Мимо огней, в перемежающемся их свете - молочно-голубом, оранжевом и красном, - нескончаемыми галереями проспектов идти, не умеряя шага, идти без цели, и только слышать, как нагнетается, растет и крепнет сила. Не все ли равно, куда приведут проспекты? Нужно ли знать, как называется вот эта улица, вот этот мост, и набережная, бегущая покато книзу, и дом, глубоко отступивший за чугунную крутую вязь решетки?
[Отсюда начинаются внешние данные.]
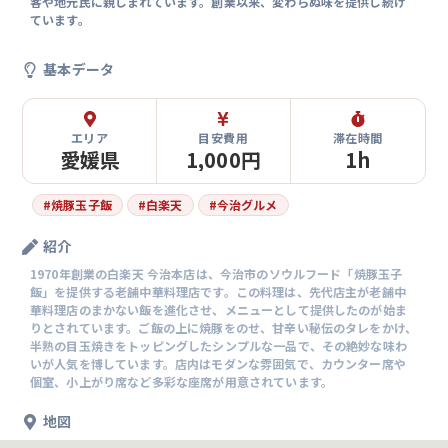
客や地元民に親しまれています。創業以来、変わらぬ味を提供し続け
ています。
基本データ
エリア
目安費用
滞在時間
愛媛県
1,000円
1h
#
焼豚玉子飯
#
白楽天
#
今治グルメ
紹介
1970年創業の白楽天 今治本店は、今治市のソウルフード「焼豚玉子
飯」を提供する老舗中華料理店です。この料理は、先代店主が老舗中
華料理店のまかない飯を進化させ、メニューとして提供したのが始ま
りとされています。ご飯の上に焼豚をのせ、甘辛い秘伝のタレをかけ、
半熟の目玉焼きをトッピングしたシンプルな一品で、その絶妙な味わ
いが人気を博しています。店内はモダンな雰囲気で、カウンター席や
個室、小上がり席など多彩な座席が用意されています。
地図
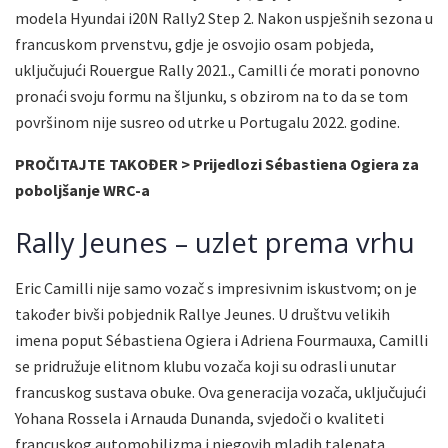
modela Hyundai i20N Rally2 Step 2. Nakon uspješnih sezona u
francuskom prvenstvu, gdje je osvojio osam pobjeda,
uključujući Rouergue Rally 2021., Camilli će morati ponovno
pronaći svoju formu na šljunku, s obzirom na to da se tom
površinom nije susreo od utrke u Portugalu 2022. godine.
PROČITAJTE TAKOĐER > Prijedlozi Sébastiena Ogiera za
poboljšanje WRC-a
Rally Jeunes – uzlet prema vrhu
Eric Camilli nije samo vozač s impresivnim iskustvom; on je
također bivši pobjednik Rallye Jeunes. U društvu velikih
imena poput Sébastiena Ogiera i Adriena Fourmauxa, Camilli
se pridružuje elitnom klubu vozača koji su odrasli unutar
francuskog sustava obuke. Ova generacija vozača, uključujući
Yohana Rossela i Arnauda Dunanda, svjedoči o kvaliteti
francuskog automobilizma i njegovih mladih talenata.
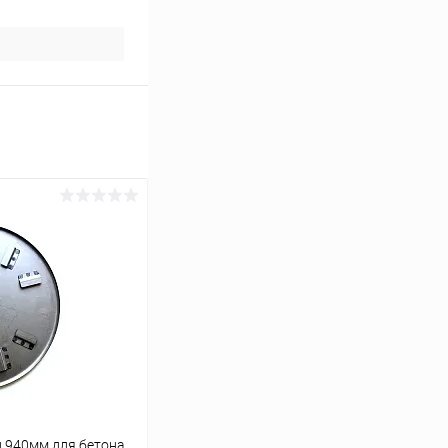
 940мм для бетона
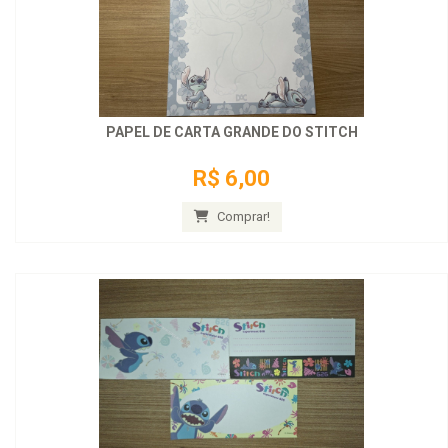
PAPEL DE CARTA GRANDE DO STITCH
R$ 6,00
Comprar!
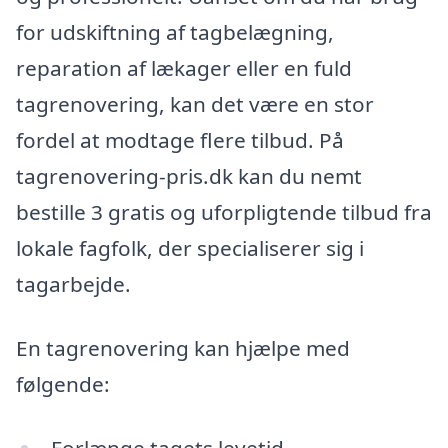
for udskiftning af tagbelægning,
reparation af lækager eller en fuld
tagrenovering, kan det være en stor
fordel at modtage flere tilbud. På
tagrenovering-pris.dk kan du nemt
bestille 3 gratis og uforpligtende tilbud fra
lokale fagfolk, der specialiserer sig i
tagarbejde.
En tagrenovering kan hjælpe med
følgende:
Forlænge tagets levetid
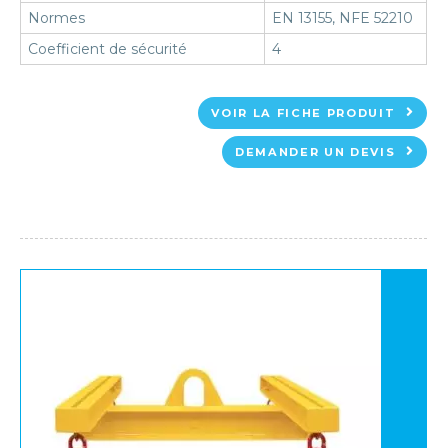
Normes
EN 13155, NFE 52210
Coefficient de sécurité
4
VOIR LA FICHE PRODUIT
DEMANDER UN DEVIS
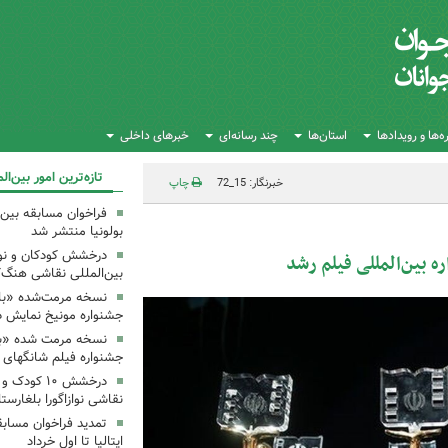
‌ها و رویدادها
استان‌ها
چند رسانه‌ای
خبرهای داخلی
تازه‌ترین امور بین‌ال
خبرنگار: 15_72
چاپ
بولونیا منتشر شد
درخشش کودکان و نوجو
بین‌المللی فیلم رشد
بین‌المللی نقاشی هنگ‌
نسخه مرمت‌شده «با
جشنواره مونیخ نمایش د
نسخه مرمت شده «با
جشنواره فیلم شانگهای 
درخشش ۱۰ کو
نقاشی نوازاگورا بلغارست
تمدید فراخوان مسابق
ایتالیا تا اول خرداد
Не все ли равно, куда идти? В тяжелые ворота, наполовину приотворенные, во двор, который обнят приземистыми оштукатуренными флигелями дворца, направо или налево, под какие-то грузные своды, в какой-то темный сад, и дальше - по дорожке, засыпанной звенящими мерзлыми листьями, и потом наискось, в подъезд, на старомодную пологую лестницу ведущую не все ль равно - куда?
- Ха-ха!
Тут Варвара Михайловна вспоминает одутловатую рожу, двигающиеся сиреневые мешки под глазами, торопливое лопотанье не то скомороха, не то обезьяны.
- Дурак! - говорит Варвара Михайловна и дает волю снова приступившему смеху.
Она с любопытством и удивлением разглядывает громадную дверь, отыскивает звонок и, нажимая кнопку, все еще смеется, все еще удивляется, как это она - Варвара Михайловна - очутилась перед этой дверью, и может ли быть, что именно за этой дверью (такая толстая, такая колоссальная, - как в казначействе!) живет Никита Карев…
Было уже поздно - часов одиннадцать. Уличный шум доносился сюда только летом - при открытых окнах. Вечерами здесь наступала особенная тишина, и массивы стен настороженно, ревниво берегли ее.
Жилище для себя Никита долго отыскивал. Он дорожил им, оно было как будто приготовлено для него - замкнутое, скрытое от чужого взора. Можно было в любое время уйти из города и по-прежнему оставаться в двух шагах от самых людных, живых его перекрестков.
Но в этот вечер настороженная замкнутость дома становилась Никите в тягость. Тишина сгущалась и готова была вот-вот переступить какой-то предел и обратиться в тоскливое беззвучие, гнет которого давно испытал Никита.